DVD.iso fs.bin linux.tar random.bin zero.bin sql.dump
gzip -1 03:19.63 (3184) 00:53.82 (3152) 00:15.20 (3168) 00:25.38 (3120) 00:25.46 (3104) 00:17.75 (3152)
gzip -6 03:11.92 (3152) 01:01.34 (3168) 00:13.51 (3152) 00:23.63 (3136) 00:40.41 (3088) 00:16.21 (3152)
gzip -9 03:11.00 (3152) 01:01.08 (3168) 00:13.17 (3168) 00:23.75 (3120) 00:40.41 (3088) 00:16.31 (3136)
bzip2 -1 27:22.65 (3584) 06:38.13 (3600) 01:15.41 (3600) 05:05.59 (3584) 00:42.02 (3584) 01:28.91 (3600)
bzip2 -6 35:12.75 (12048) 08:51.09 (12048) 01:40.37 (12032) 06:45.97 (12032) 00:42.78 (10992) 02:07.83 (12048)
bzip2 -9 35:49.54 (16272) 09:00.72 (16256) 01:44.57 (16272) 06:53.12 (16272) 00:42.96 (16272) 02:12.46 (16256)
xz -1 18:58.10 (8128) 01:26.62 (8128) 00:33.49 (8128) 00:13.17 (7968) 00:51.64 (8080) 00:58.49 (8128)
xz -6 18:53.31 (36784) 01:14.53 (36816) 00:28.21 (36816) 00:12.86 (36624) 00:51.59 (36752) 00:50.62 (36800)
xz -9 18:47.33 (266176) 01:11.99 (266192) 00:25.69 (266176) 00:13.15 (265984) 00:51.58 (266144) 00:33.14 (266176)

Note: Wall clock is in format m:ss.

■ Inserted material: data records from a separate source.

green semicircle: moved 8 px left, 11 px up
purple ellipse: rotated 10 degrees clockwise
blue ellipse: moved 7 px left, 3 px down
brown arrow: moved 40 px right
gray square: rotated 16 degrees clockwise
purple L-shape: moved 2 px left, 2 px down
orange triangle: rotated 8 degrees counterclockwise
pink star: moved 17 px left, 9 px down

Size is reported in kbytes. Smaller number is better.

Sumary

  • GZIP is good option for compressing a lot of data as it is quick. It's memory usage is also low. GZIP is option for tasks requiring high throughput. I am using GZIP for backups.
  • BZIP2 provide better compression ratio compared to GZIP but require more "CPU time" to accomplish it. If possible then parallel BZIP2 may reduce overall time for compression. I am using BZIP2 to compress SQL dumps. Wall time is similar compared to GZIP but result is significantly smaller.

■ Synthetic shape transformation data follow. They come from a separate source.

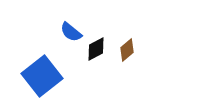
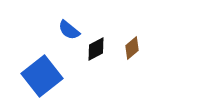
blue semicircle: moved 2 px left, 2 px up
brown diamond: moved 5 px right, 2 px up
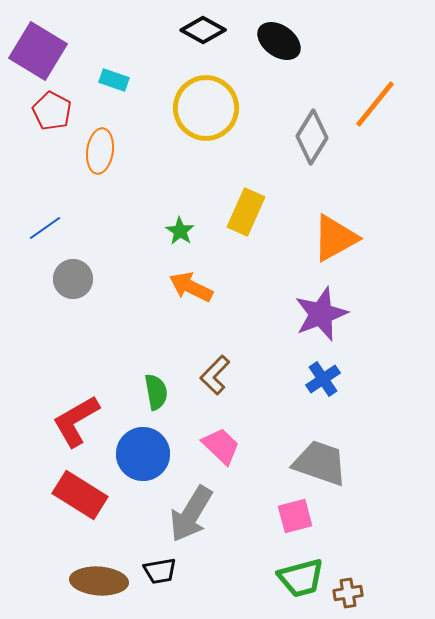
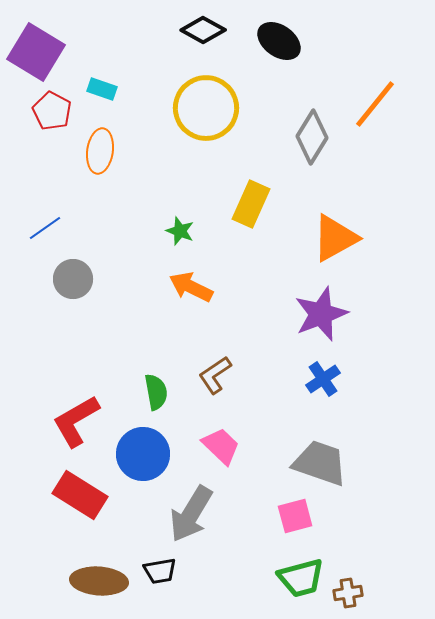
purple square: moved 2 px left, 1 px down
cyan rectangle: moved 12 px left, 9 px down
yellow rectangle: moved 5 px right, 8 px up
green star: rotated 12 degrees counterclockwise
brown L-shape: rotated 12 degrees clockwise
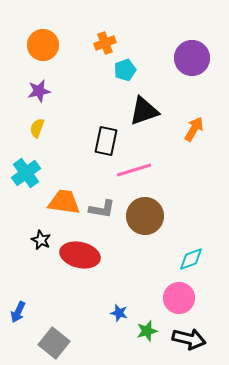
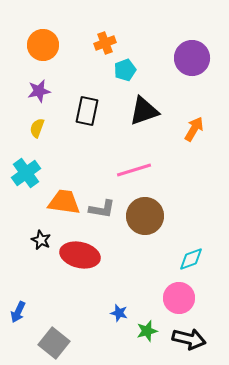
black rectangle: moved 19 px left, 30 px up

  • XZ use LZMA algorithm which provide impressive compression ration but in cost of very high CPU and Memory usage. Decompression speed is very good bud it also consume a lot of memory. For me it make sense to use it only for archiving data (e.g. compress once, save, decompress as many times as necessary).